### Your task
The pictures are to be left out when the listing below is reproduced word for word.
—————
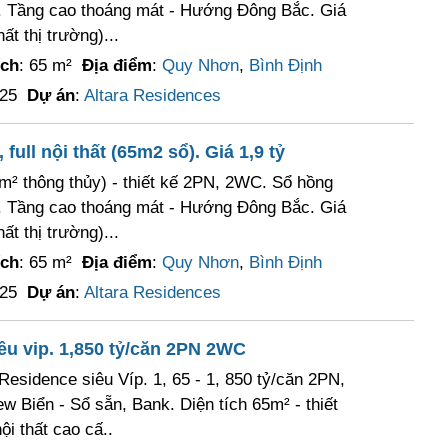
-. Tầng cao thoáng mát - Hướng Đông Bắc. Giá
ất thị trường)...
ích
: 65 m²
Địa điểm
:
Quy Nhơn
,
Bình Định
025
Dự án
:
Altara Residences
ull nội thất (65m2 sổ). Giá 1,9 tỷ
m² thông thủy) - thiết kế 2PN, 2WC. Sổ hồng
-. Tầng cao thoáng mát - Hướng Đông Bắc. Giá
ất thị trường)...
ích
: 65 m²
Địa điểm
:
Quy Nhơn
,
Bình Định
025
Dự án
:
Altara Residences
êu vip. 1,850 tỷ/căn 2PN 2WC
Residence siêu Víp. 1, 65 - 1, 850 tỷ/căn 2PN,
 Biển - Sổ sẵn, Bank. Diện tích 65m² - thiết
ội thất cao cấ..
—————
### Answer section
-. Tầng cao thoáng mát - Hướng Đông Bắc. Giá
ất thị trường)...
ích
: 65 m²
Địa điểm
:
Quy Nhơn
,
Bình Định
025
Dự án
:
Altara Residences
ull nội thất (65m2 sổ). Giá 1,9 tỷ
m² thông thủy) - thiết kế 2PN, 2WC. Sổ hồng
-. Tầng cao thoáng mát - Hướng Đông Bắc. Giá
ất thị trường)...
ích
: 65 m²
Địa điểm
:
Quy Nhơn
,
Bình Định
025
Dự án
:
Altara Residences
êu vip. 1,850 tỷ/căn 2PN 2WC
Residence siêu Víp. 1, 65 - 1, 850 tỷ/căn 2PN,
 Biển - Sổ sẵn, Bank. Diện tích 65m² - thiết
ội thất cao cấ..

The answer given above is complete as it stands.